FDA Support Drives Shift Toward Bayesian Trial Design

In a recent video interview with Applied Clinical Trials, David Morton, PhD, director of biostatistics, Certara, discussed how the FDA’s increased support for Bayesian methods is expected to drive a shift from traditional frequentist approaches toward more flexible, probability-based trial designs. He emphasized the growing role of external data borrowing, adaptive decision-making, and simulation-driven planning in improving efficiency, particularly in rare disease and small population studies. Morton also highlighted the need for stronger upfront design, including justification of prior data and robust analytical frameworks, as well as greater cross-functional alignment and early regulatory engagement to support transparency, reduce uncertainty, and accelerate more data-driven development models.

Editor's note: This transcript is a lightly edited rendering of the original audio/video content. It may contain errors, informal language, or omissions as spoken in the original recording.

ACT: How could Bayesian approaches change how trials are designed, monitored, or adapted during execution?

Morton: A lot of teams using Bayesian models can integrate prior knowledge from previous studies into sample size and decision criteria. This leads to more efficient designs, especially for small populations, and can inform design elements like dose selection for subsequent trials.

Bayesian calculations also govern the timing and adaptation rules for interim analyses. It can support stop, go, or no-go decisions, and it’s really more of a continuous learning approach versus a fixed interim analysis.
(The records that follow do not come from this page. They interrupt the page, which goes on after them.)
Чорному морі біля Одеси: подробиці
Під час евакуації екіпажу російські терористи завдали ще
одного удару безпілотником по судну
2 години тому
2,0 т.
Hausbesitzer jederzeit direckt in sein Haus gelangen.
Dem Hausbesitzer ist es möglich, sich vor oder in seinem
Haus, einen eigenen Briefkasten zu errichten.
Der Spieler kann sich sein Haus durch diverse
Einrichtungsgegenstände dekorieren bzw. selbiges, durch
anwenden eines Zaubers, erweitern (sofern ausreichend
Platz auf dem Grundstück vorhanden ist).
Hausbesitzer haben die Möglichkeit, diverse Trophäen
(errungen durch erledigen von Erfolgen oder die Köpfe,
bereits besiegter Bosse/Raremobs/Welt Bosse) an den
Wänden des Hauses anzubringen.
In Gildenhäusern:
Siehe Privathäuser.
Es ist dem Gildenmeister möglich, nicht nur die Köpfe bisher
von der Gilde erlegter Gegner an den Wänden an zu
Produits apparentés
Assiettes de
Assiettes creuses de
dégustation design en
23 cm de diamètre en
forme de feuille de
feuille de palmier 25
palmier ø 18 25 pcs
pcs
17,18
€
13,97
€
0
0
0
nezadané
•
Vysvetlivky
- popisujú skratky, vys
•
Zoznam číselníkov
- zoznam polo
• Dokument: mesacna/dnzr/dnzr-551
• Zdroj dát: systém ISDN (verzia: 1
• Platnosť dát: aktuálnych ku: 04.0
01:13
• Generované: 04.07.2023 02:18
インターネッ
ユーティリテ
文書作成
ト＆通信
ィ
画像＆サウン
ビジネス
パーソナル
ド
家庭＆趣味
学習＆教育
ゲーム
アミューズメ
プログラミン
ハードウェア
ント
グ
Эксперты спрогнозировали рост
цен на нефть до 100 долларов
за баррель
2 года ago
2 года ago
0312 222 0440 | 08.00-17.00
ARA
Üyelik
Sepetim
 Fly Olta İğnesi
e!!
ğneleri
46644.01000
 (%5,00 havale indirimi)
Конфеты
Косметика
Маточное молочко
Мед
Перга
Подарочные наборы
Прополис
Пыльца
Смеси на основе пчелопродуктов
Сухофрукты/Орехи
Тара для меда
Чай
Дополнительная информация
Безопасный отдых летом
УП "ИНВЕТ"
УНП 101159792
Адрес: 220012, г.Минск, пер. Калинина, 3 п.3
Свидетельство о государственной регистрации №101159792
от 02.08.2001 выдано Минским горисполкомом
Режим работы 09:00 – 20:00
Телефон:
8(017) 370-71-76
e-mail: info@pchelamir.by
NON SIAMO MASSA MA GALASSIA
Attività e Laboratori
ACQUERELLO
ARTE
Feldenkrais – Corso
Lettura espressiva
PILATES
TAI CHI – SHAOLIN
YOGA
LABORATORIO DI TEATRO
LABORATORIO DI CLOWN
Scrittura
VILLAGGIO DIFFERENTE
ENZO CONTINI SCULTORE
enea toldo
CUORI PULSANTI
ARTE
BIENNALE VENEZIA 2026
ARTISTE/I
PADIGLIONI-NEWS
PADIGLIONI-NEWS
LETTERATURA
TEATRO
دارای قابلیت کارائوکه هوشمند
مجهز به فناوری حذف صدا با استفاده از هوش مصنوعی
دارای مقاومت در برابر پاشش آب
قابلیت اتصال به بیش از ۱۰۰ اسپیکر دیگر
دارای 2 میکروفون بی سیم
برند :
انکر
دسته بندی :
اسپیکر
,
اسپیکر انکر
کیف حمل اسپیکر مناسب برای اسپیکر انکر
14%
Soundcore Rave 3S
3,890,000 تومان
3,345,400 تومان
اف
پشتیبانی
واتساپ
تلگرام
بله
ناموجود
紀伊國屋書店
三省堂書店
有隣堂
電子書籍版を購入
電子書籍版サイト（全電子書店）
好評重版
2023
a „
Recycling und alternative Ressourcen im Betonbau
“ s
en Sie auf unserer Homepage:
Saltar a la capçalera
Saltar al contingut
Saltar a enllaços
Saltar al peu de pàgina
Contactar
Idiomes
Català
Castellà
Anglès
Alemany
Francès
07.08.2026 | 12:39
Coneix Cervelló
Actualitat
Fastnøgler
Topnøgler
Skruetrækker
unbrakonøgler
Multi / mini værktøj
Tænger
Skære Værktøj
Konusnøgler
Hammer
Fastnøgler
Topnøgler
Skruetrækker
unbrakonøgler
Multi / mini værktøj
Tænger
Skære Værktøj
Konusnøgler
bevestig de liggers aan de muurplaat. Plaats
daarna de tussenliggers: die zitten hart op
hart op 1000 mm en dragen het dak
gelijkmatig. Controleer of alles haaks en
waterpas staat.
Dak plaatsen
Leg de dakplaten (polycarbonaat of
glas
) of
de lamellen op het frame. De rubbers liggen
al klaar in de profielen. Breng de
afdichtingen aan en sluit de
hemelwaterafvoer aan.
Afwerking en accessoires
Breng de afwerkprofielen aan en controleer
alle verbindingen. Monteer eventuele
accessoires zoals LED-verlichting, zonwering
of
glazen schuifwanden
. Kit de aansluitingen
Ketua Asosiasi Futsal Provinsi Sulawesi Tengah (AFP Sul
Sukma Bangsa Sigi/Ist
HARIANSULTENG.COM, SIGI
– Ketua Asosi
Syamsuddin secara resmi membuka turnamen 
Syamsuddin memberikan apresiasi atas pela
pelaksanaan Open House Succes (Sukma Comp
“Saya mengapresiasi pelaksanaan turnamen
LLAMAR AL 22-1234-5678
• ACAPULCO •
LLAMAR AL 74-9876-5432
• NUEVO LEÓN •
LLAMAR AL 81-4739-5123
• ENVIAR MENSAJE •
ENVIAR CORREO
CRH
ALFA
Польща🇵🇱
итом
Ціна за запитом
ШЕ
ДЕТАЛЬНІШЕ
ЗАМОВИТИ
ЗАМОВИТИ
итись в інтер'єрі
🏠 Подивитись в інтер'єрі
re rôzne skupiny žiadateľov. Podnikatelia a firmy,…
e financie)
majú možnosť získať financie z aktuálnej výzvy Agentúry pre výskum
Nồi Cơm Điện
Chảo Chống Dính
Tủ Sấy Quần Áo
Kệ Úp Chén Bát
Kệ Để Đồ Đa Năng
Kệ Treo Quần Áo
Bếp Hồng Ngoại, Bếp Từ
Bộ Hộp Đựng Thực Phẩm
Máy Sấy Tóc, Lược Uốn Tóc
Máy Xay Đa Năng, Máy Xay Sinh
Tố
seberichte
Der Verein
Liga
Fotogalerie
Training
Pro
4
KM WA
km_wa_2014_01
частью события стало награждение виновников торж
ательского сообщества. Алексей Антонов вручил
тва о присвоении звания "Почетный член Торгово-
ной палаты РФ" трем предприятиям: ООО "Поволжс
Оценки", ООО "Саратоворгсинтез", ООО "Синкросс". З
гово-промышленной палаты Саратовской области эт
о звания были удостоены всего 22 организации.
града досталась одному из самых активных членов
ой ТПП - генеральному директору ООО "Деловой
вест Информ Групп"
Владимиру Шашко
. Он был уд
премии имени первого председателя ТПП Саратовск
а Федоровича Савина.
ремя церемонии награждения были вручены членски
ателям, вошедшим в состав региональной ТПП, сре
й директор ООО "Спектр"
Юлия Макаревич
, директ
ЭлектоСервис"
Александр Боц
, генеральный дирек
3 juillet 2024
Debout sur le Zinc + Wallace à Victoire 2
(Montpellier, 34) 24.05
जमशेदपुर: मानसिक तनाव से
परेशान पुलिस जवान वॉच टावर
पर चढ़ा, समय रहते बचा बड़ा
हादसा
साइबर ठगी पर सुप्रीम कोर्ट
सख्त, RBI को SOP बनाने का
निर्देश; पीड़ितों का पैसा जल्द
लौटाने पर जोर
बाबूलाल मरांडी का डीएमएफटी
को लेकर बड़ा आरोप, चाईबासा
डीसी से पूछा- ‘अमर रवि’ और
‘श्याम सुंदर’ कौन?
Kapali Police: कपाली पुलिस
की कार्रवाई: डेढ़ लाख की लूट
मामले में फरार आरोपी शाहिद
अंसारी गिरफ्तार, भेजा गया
One of the key aspects is that it’s all probability-based decision making, based on posterior probability distributions of success. So trials become more responsive and more information-driven. It also allows for adaptive designs where you can use different types of priors to control early stopping for efficacy or futility.

We’ve run simulations to see when stopping rules might occur, and it gives you probabilities of outcomes rather than relying on traditional confidence intervals, which are based on repeated trials. So it really shifts from confidence to probability.